Il mercato del private debt ha svolto un ruolo rilevante in un 2020 funestato dalla pandemia, portando finanziamenti alle piccole e medie imprese in un periodo drammatico. Il mercato a livello nazionale ha presentato un trend positivo, con 410 transazioni realizzate nel corso dell’anno scorso rispetto alle 253 transazioni registrate durante l’esercizio precedente, anche se con una riduzione del ticket medio d’investimento, come emerso in occasione dell’evento digitale organizzato da AIFI, l'Associazione Italiana del Private Equity, Venture Capital e Private Debt.

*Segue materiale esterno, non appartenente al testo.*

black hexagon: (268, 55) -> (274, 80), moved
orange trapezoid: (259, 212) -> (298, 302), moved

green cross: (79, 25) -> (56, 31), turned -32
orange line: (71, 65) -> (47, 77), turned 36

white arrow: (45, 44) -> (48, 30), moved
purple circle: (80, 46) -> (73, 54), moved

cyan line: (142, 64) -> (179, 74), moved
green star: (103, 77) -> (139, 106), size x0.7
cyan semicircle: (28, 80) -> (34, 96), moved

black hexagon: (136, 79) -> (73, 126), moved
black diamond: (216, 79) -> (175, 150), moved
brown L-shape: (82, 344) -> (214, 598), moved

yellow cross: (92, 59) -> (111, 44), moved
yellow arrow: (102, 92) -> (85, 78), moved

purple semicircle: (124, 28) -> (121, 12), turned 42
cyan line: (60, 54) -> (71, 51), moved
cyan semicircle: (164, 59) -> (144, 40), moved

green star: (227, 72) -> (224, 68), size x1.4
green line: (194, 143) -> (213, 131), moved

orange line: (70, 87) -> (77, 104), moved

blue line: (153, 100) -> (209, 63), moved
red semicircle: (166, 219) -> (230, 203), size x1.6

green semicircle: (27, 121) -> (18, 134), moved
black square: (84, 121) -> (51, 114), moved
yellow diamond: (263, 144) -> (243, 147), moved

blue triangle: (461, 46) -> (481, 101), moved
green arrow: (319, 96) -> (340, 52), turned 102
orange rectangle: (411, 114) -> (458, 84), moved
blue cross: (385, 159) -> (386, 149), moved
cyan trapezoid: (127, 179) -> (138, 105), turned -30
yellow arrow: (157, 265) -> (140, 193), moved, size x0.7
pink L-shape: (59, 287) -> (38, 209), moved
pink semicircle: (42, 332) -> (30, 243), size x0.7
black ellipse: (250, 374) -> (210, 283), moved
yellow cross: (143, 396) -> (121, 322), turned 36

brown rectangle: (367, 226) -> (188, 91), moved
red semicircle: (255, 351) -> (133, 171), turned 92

In questa fase va monitorato il rischio di squilibrio della struttura finanziaria delle imprese italiane, come ha ricordato nell’audizione alla Camera Alessio De Vincenzo, Capo del Servizio Stabilità finanziaria di Banca d’Italia. “Sarebbe importante favorire l’erogazione dei prestiti alle imprese più piccole, che tendono generalmente a incontrare maggiori difficoltà nell'accesso al credito” ha aggiunto, ipotizzando una revisione graduale delle misure a sostegno del credito per concentrare le risorse sulle aziende più colpite dalla crisi e sulle PMI.

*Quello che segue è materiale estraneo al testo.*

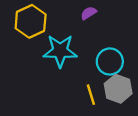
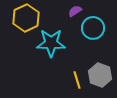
cyan circle: (110, 62) -> (93, 28), moved

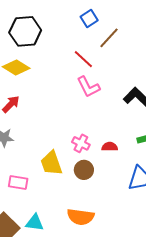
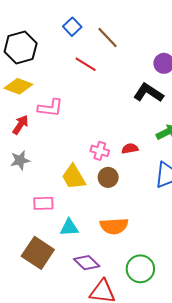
blue square: (89, 18) -> (72, 27), moved
brown line: (109, 38) -> (108, 37), turned -75
pink L-shape: (88, 87) -> (50, 108), moved, turned -45
cyan triangle: (35, 223) -> (69, 227), moved

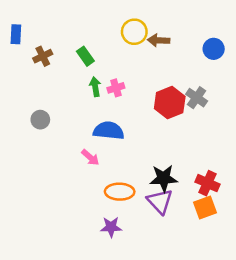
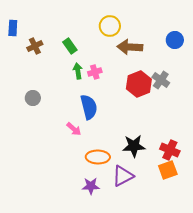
brown arrow: (159, 40) -> (130, 47), moved, size x1.4
blue semicircle: (109, 131) -> (89, 107), turned 70
purple triangle: (160, 201) -> (123, 176), moved, turned 45

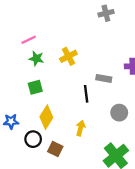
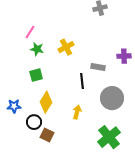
pink line: (29, 40) -> (30, 32), turned -32
gray circle: (119, 113) -> (112, 98), size x1.5
brown square: (55, 149) -> (47, 135), moved

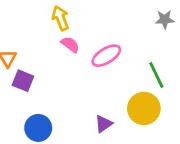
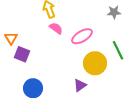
gray star: (165, 19) -> (114, 12), moved
yellow circle: (144, 108) -> (95, 63), moved

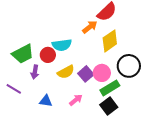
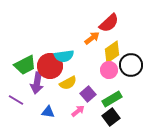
red circle: (48, 55) -> (50, 66), size x1.6
black circle: (129, 66) -> (131, 65), moved
purple arrow: (35, 72) -> (37, 83), size x1.5
pink circle: (102, 73) -> (109, 70), moved
purple square: (86, 74) -> (88, 94), moved

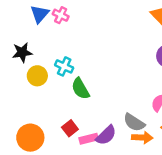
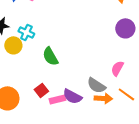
cyan cross: (64, 66) -> (26, 32), moved
purple semicircle: (106, 135) -> (72, 96), turned 72

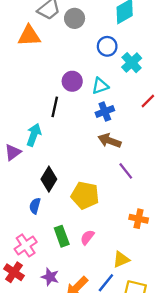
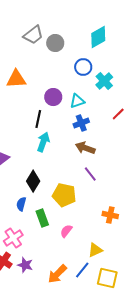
orange triangle: (29, 36) -> (16, 79), moved
cyan arrow: (34, 135) -> (43, 142), moved
purple line: (126, 171) -> (90, 174), moved
green rectangle: (62, 236) -> (42, 218), moved
purple star: (50, 277) -> (25, 265), moved

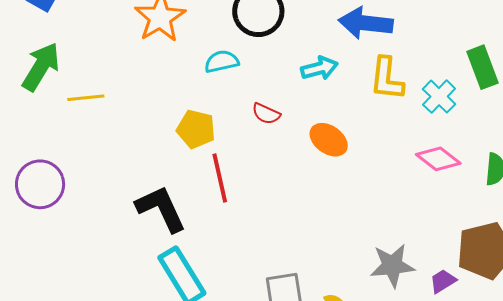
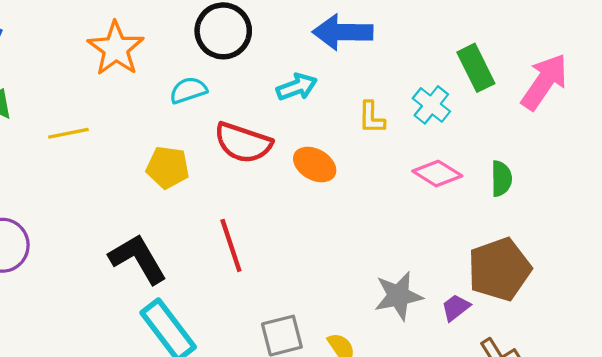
yellow L-shape: (387, 79) -> (372, 118), moved, size x0.7
yellow line: (86, 98) -> (68, 133), moved
red semicircle: (266, 114) -> (243, 143), size x1.8
red line: (220, 178) -> (231, 245), moved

Allo studio ci sono diversi meccanismi in grado di incentivare selezione e auto-selezione da parte di imprese e intermediari, come la modifica delle condizioni di accesso alla garanzia statale; l’indirizzo dei fondi pubblici verso le aziende con buone prospettive ma più colpite dalla crisi; l’opportunità di mantenere o ampliare l'accesso ai prestiti garantiti dopo la scadenza della moratoria ex lege per le imprese aderenti.

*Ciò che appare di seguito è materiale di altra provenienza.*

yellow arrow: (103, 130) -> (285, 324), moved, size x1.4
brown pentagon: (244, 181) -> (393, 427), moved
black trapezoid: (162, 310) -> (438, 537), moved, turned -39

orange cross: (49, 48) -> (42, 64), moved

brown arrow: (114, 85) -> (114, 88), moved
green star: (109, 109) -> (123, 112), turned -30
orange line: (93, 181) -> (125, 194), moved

Non c’è dubbio che - come già ricordato dal Presidente della Repubblica - “il ruolo del mercato sia centrale nel processo di ripresa e bisogna favorire il rafforzamento patrimoniale delle imprese, la loro crescita dimensionale, per sostenere la competitività e la capacità di investire e innovare nel nuovo contesto”. In tempi di crisi, la domanda è cresciuta e si è spostata sul debito a medio e lungo termine sostanzialmente per due ragioni. Saranno necessari diversi anni per coprire il gap di finanza che si è creato quest’anno; e poi perché le aziende si ritrovano di fronte alla sfida chiave di dover cambiare il modello di business. Quest’ultima novità vuol dire nuove linee di produzione e sistemi di distribuzione rinnovati; quindi avere il private debt al proprio fianco può sicuramente rappresentare un fattore di forza in più. Allo stesso tempo anche l’offerta sta cambiando - non può essere altrimenti - perché ormai le banche vedono sempre di più i private debt come loro partner nell’erogazione del debito. I private debt devono diventare complementari alle misure di sistema a sostegno delle aziende, in primis con i fondi europei in arrivo grazie al piano di rilancio Next Generation Eu.
In modo inevitabile il livello d’indebitamento delle imprese è cresciuto per ragioni straordinarie dovute alla diffusione del virus e inoltre come fatto notare da Banca d’Italia nel rapporto “L’economia delle regioni italiane” si è registrato ovunque un incremento della quota di società di capitali in condizioni di insufficienza patrimoniale, con un dato allarmante del 12,4% a livello nazionale. Le aziende che hanno incontrato difficoltà in questo anno di pandemia, si sono necessariamente dovute confrontare con nuovi soggetti finanziatori e diverse strutture finanziarie, anche a fronte di minore disponibilità da parte del sistema bancario a finanziare situazioni di calo di business. Ed è qui che il capitale di debito sta giocando il suo ruolo, supportando e rilanciando l’economia reale verso l’agognato ritorno a un orizzonte di investimenti e sviluppo per tutto il sistema imprenditoriale italiano.